_Problem statement_
Among the entries below, how many lines include "werd"? Answer with the number only.

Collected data
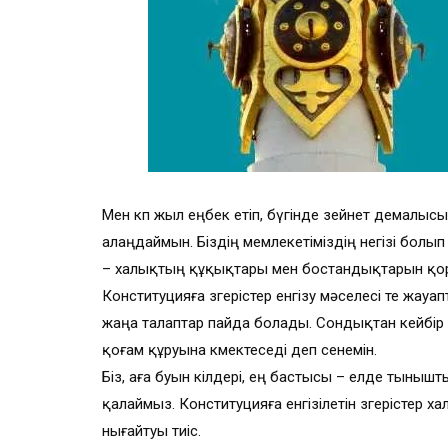
Мен көп жыл еңбек етіп, бүгінде зейнет демалыс
алаңдаймын. Біздің мемлекетіміздің негізі бо
– халықтың құқықтары мен бостандықтарын қор
Конституцияға өзгерістер енгізу мәселесі өте жау
жаңа талаптар пайда болады. Сондықтан кейбір 
қоғам құруына көмектеседі деп сенемін.
Біз, аға буын өкілдері, ең бастысы – елде тыны
қалаймыз. Конституцияға енгізілетін өзгерістер ха
нығайтуы тиіс.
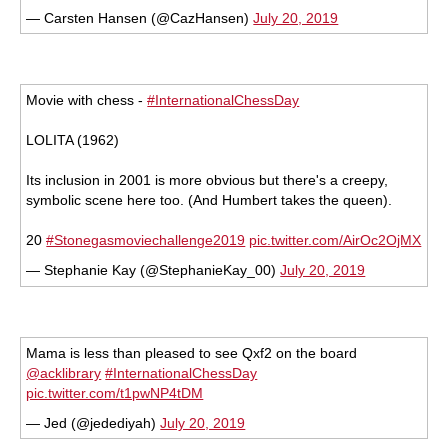
— Carsten Hansen (@CazHansen)
July 20, 2019
Movie with chess -
#InternationalChessDay
LOLITA (1962)
Its inclusion in 2001 is more obvious but there's a creepy,
symbolic scene here too. (And Humbert takes the queen).
20
#Stonegasmoviechallenge2019
pic.twitter.com/AirOc2OjMX
— Stephanie Kay (@StephanieKay_00)
July 20, 2019
Mama is less than pleased to see Qxf2 on the board
@acklibrary
#InternationalChessDay
pic.twitter.com/t1pwNP4tDM
— Jed (@jedediyah)
July 20, 2019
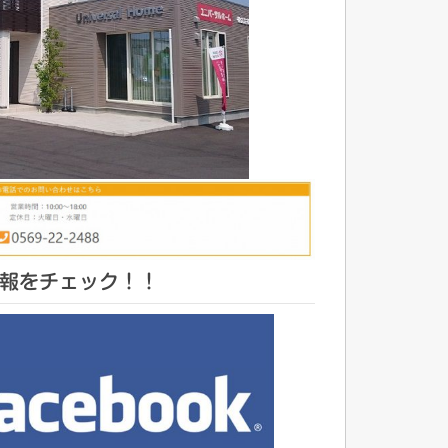
報をチェック！！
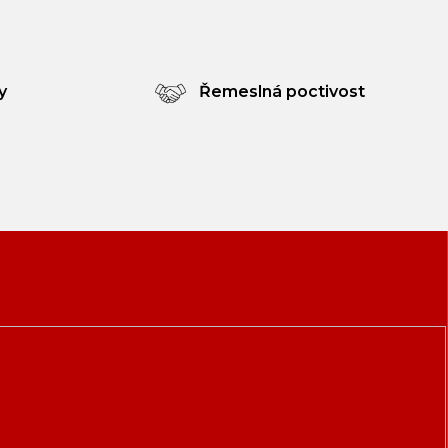
y
Řemeslná poctivost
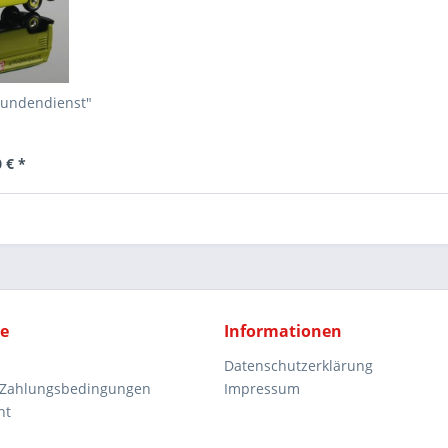
Kundendienst"
 € *
ce
Informationen
Datenschutzerklärung
 Zahlungsbedingungen
Impressum
ht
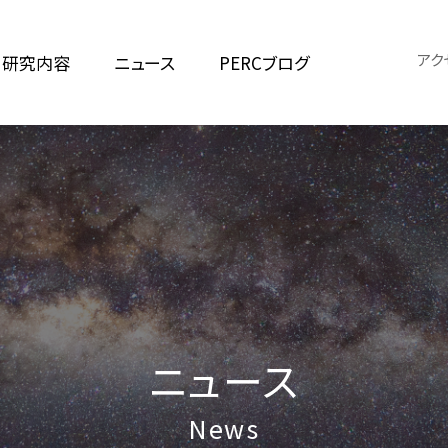
アク
研究内容
ニュース
PERCブログ
ニュース
News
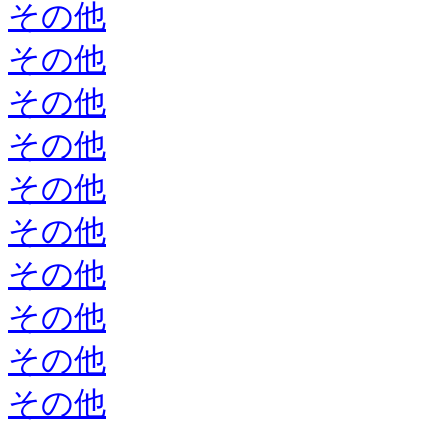
その他
その他
その他
その他
その他
その他
その他
その他
その他
その他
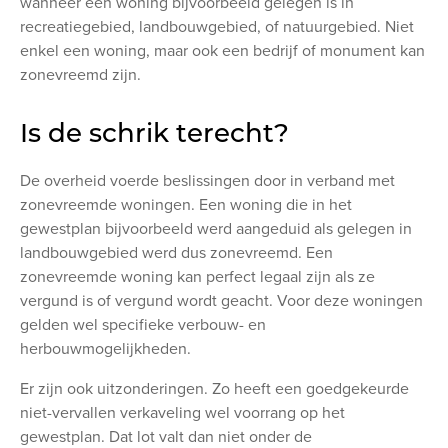
wanneer een woning bijvoorbeeld gelegen is in
recreatiegebied, landbouwgebied, of natuurgebied. Niet
enkel een woning, maar ook een bedrijf of monument kan
zonevreemd zijn.
Is de schrik terecht?
De overheid voerde beslissingen door in verband met
zonevreemde woningen. Een woning die in het
gewestplan bijvoorbeeld werd aangeduid als gelegen in
landbouwgebied werd dus zonevreemd. Een
zonevreemde woning kan perfect legaal zijn als ze
vergund is of vergund wordt geacht. Voor deze woningen
gelden wel specifieke verbouw- en
herbouwmogelijkheden.
Er zijn ook uitzonderingen. Zo heeft een goedgekeurde
niet-vervallen verkaveling wel voorrang op het
gewestplan. Dat lot valt dan niet onder de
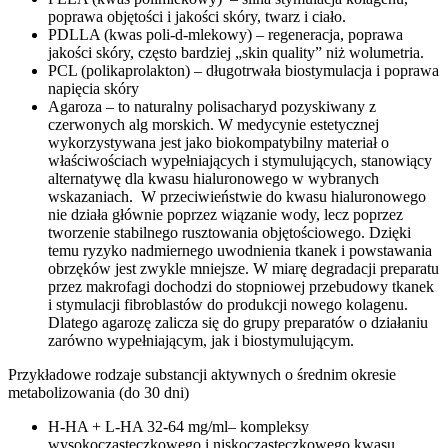
poprawa objętości i jakości skóry, twarz i ciało.
PDLLA (kwas poli-d-mlekowy) – regeneracja, poprawa
jakości skóry, często bardziej „skin quality” niż wolumetria.
PCL (polikaprolakton) – długotrwała biostymulacja i poprawa
napięcia skóry
Agaroza – to naturalny polisacharyd pozyskiwany z
czerwonych alg morskich. W medycynie estetycznej
wykorzystywana jest jako biokompatybilny materiał o
właściwościach wypełniających i stymulujących, stanowiący
alternatywę dla kwasu hialuronowego w wybranych
wskazaniach. W przeciwieństwie do kwasu hialuronowego
nie działa głównie poprzez wiązanie wody, lecz poprzez
tworzenie stabilnego rusztowania objętościowego. Dzięki
temu ryzyko nadmiernego uwodnienia tkanek i powstawania
obrzęków jest zwykle mniejsze. W miarę degradacji preparatu
przez makrofagi dochodzi do stopniowej przebudowy tkanek
i stymulacji fibroblastów do produkcji nowego kolagenu.
Dlatego agarozę zalicza się do grupy preparatów o działaniu
zarówno wypełniającym, jak i biostymulującym.
Przykładowe rodzaje substancji aktywnych o średnim okresie
metabolizowania (do 30 dni)
H-HA + L-HA 32-64 mg/ml– kompleksy
wysokocząsteczkowego i niskocząsteczkowego kwasu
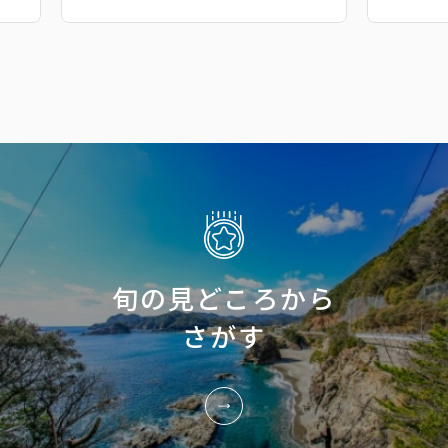
旬の見どころから
さがす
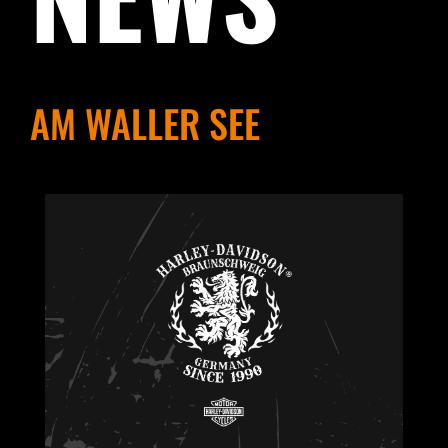
AM WALLER SEE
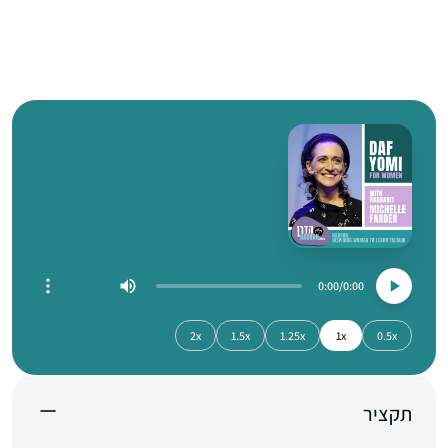
0:00
0:00
2x
1.5x
1.25x
1x
0.5x
תקציר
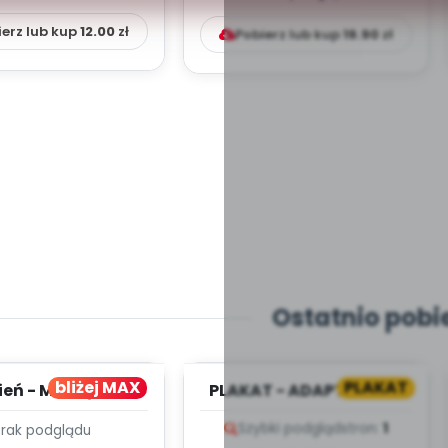
ierz lub kup
12.00
zł
Pobierz lub kup
19.90
zł
Ostatnio pobi
bliżej MAX
PLAKAT
ień - MIESIĘCZNY
PLAKAT - ADAPTACJA -
PLAN PRACY
PORADNIK DLA RODZICA
Szybki podgląd
stron:
1
Brak podglądu
HOWAWCZO –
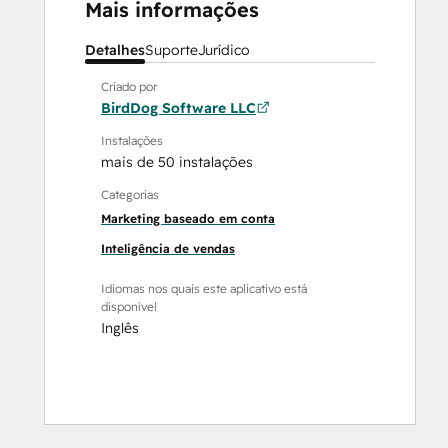
Mais informações
Detalhes
Suporte
Jurídico
Criado por
BirdDog Software LLC
Instalações
mais de 50 instalações
Categorias
Marketing baseado em conta
Inteligência de vendas
Idiomas nos quais este aplicativo está
disponível
Inglês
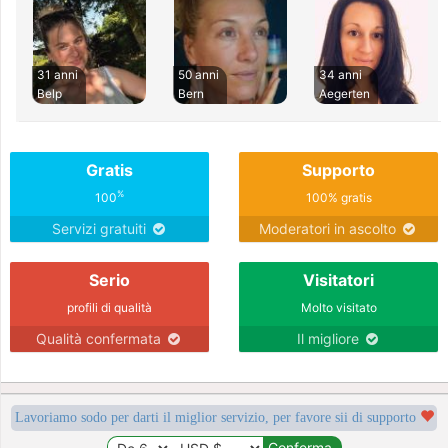
31 anni
50 anni
34 anni
Belp
Bern
Aegerten
Gratis
Supporto
%
100
100% gratis
Servizi gratuiti
Moderatori in ascolto
Serio
Visitatori
profili di qualità
Molto visitato
Qualità confermata
Il migliore
Lavoriamo sodo per darti il miglior servizio, per favore sii di supporto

_Problem solution_
2